Cook has his own theory about DALL·E mini’s confounding results. “One thing that did occur to me while reading around is that a lot of these datasets strip out text that isn’t English, and they also strip out information about specific people i.e. proper names,” Cook said.
“What we might be seeing is a weird side effect of some of this filtering or pre-processing, where images of Indian women, for example, are less likely to get filtered by the ban list, or the text describing the images is removed and they’re added to the dataset with no labels attached.” For instance, if the captions were in Hindi or another language, it’s possible that text might get muddled in processing the data, resulting in the image having no caption. “I can’t say that for sure — it’s just a theory that occurred to me while exploring the data.”
Biases in AI systems are universal, and even well-funded Big Tech initiatives such as Microsoft’s chatbot Tay and Amazon’s AI recruiting tool have succumbed to the problem. In fact, Google’s text-to-image generation model, Imagen, and OpenAI’s DALL.E 2 explicitly disclose that their models have the potential to recreate harmful biases and stereotypes, as does DALL.E mini.

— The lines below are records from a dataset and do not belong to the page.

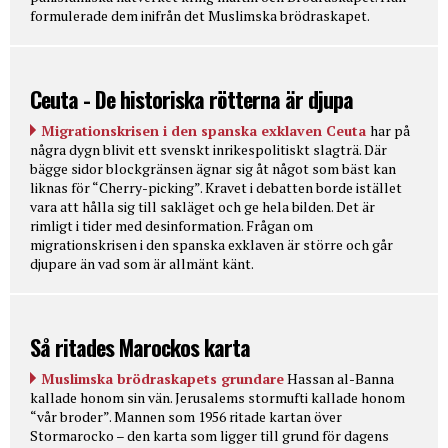
formulerade dem inifrån det Muslimska brödraskapet.
Ceuta - De historiska rötterna är djupa
Migrationskrisen i den spanska exklaven Ceuta
har på
några dygn blivit ett svenskt inrikespolitiskt slagträ. Där
bägge sidor blockgränsen ägnar sig åt något som bäst kan
liknas för “Cherry-picking”. Kravet i debatten borde istället
vara att hålla sig till sakläget och ge hela bilden. Det är
rimligt i tider med desinformation. Frågan om
migrationskrisen i den spanska exklaven är större och går
djupare än vad som är allmänt känt.
Så ritades Marockos karta
Muslimska brödraskapets grundare
Hassan al-Banna
kallade honom sin vän. Jerusalems stormufti kallade honom
“vår broder”. Mannen som 1956 ritade kartan över
Stormarocko – den karta som ligger till grund för dagens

Cook has been a vocal critic of what he sees as the growing callousness and rote disclosures that shrug off biases as an inevitable part of emerging AI models. He told Rest of World that while it’s commendable that a new piece of technology is allowing people to have a lot of fun, “I think there are serious cultural issues, and social issues, with this technology that we don’t really appreciate.”
Dayma, creator of DALL·E mini, concedes that the model is still a work in progress, and the extent of its biases are yet to be fully documented. “The model has raised much more interest than I expected,” Dayma told Rest of World. He wants the model to remain open-source so that his team can study its limitations and biases faster. “I think it’s interesting for the public to be aware of what is possible so they can develop a critical mind towards the media they receive as images, to the same extent as media received as news articles.”
Meanwhile, the mystery continues to remain unanswered. “I’m learning a lot just by seeing how people use the model,” Dayma told Rest of World. “When it’s empty, it’s a gray area, so [I] still need to research in more detail.”
Marés said it’s important for people to learn about the possible harms of seemingly fun AI systems like DALL-E mini. The fact that even Dayma is unable to discern why the system spits out these images reinforces his concerns. “That’s what the press and critics have [been] saying for years: That these things are unpredictable and they can’t control it.”